One of Mr. Trump’s executive orders, which is already being litigated in federal court, prohibits federal funding or support for gender-transition treatments for minors, which he labels “chemical and surgical mutilation” procedures that young people may regret later in life. While U.S. medical associations support these treatments and say they are evidence-based, authorities in Europe have begun restricting them and urging greater caution in diagnosing gender dysphoria, the condition of feeling trapped in the wrong gender.
Last month the Supreme Court heard arguments in a case involving a challenge to a Tennessee ban on transition medicine for minors. Tennessee is among more than a dozen Republican-run states that have imposed bans and restrictions on these practices in the past few years. In 2023, Missouri passed a ban on transition care over the opposition of parents of transgender children amid a controversy over alleged malpractice at a leading transgender clinic in St. Louis.
That was when Jameson, a social-care worker who had led a church in St. Louis, decided to leave Missouri, relocating to Portland, Oregon.
Jameson has been disappointed by the muted response from Democratic leaders to Mr. Trump’s executive actions, though welcoming of the support from blue states. “A lot of politicians don’t seem to think trans people are worth the fight,” Jameson says.
A battle over inclusion in the military
Transgender advocates argue that, like same-sex marriage proponents in the early 2000s, they also just want to pursue a normal life – and the Trump administration is standing in their way.
A group of transgender service members has sued the administration over its ban on transgender troops, arguing that it violates their constitutional rights to equal protection. This week, a federal judge issued a preliminary injunction blocking the ban’s implementation while the lawsuit works its way through the courts.
The executive action issued Jan. 27 makes categorical and unfounded claims about transgender soldiers and why they are unfit to serve, says David Gans, a constitutional attorney.
His organization, the Constitutional Accountability Center, filed an amicus brief in the suit that highlights the parallels between the exclusion of transgender service members and that of other groups once deemed unfit to serve their country – including Black people, gays and lesbians, and women in combat roles. In all these cases, the argument against integration was essentially the same: that allowing them to serve would endanger military effectiveness and unit cohesion.
“The lesson of history is that these [arguments] tend to rest on prejudices and discriminatory stereotypes,” says Mr. Gans, who directs his organization’s Human Rights, Civil Rights, and Citizenship Program.

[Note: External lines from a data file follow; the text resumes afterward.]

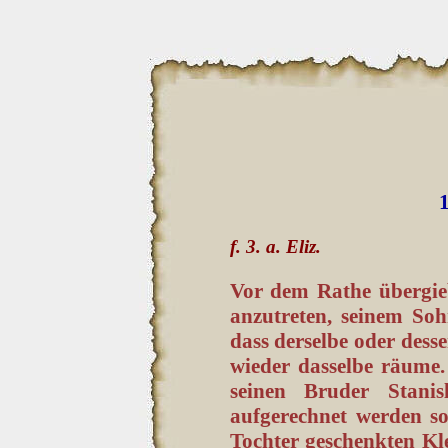
1
f. 3. a. Eliz.
Vor dem Rathe übergieb
anzutreten, seinem So
dass derselbe oder desse
wieder dasselbe räume.
seinen Bruder Stanis
aufgerechnet werden so
Tochter geschenkten Kle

The Pentagon says the number of transgender service members is in the low thousands. But one outside study estimates the number might be as high as 15,000, which would make the Department of Defense the largest employer of transgender adults in the U.S., one that has provided gender-transition treatments for active and reserve service members. On Monday, the Department of Veterans Affairs said it would no longer provide hormone therapy to veterans who weren’t already receiving such treatment.
In his executive action, Mr. Trump states that adopting a transgender identity “conflicts with a soldier’s commitment to an honorable, truthful, and disciplined lifestyle, even in one’s personal life.”
The action essentially says: “You’re an outsider to a really basic part of being a citizen, which is defending your country,” says Mr. Gans. This type of language “puts a brand on you.”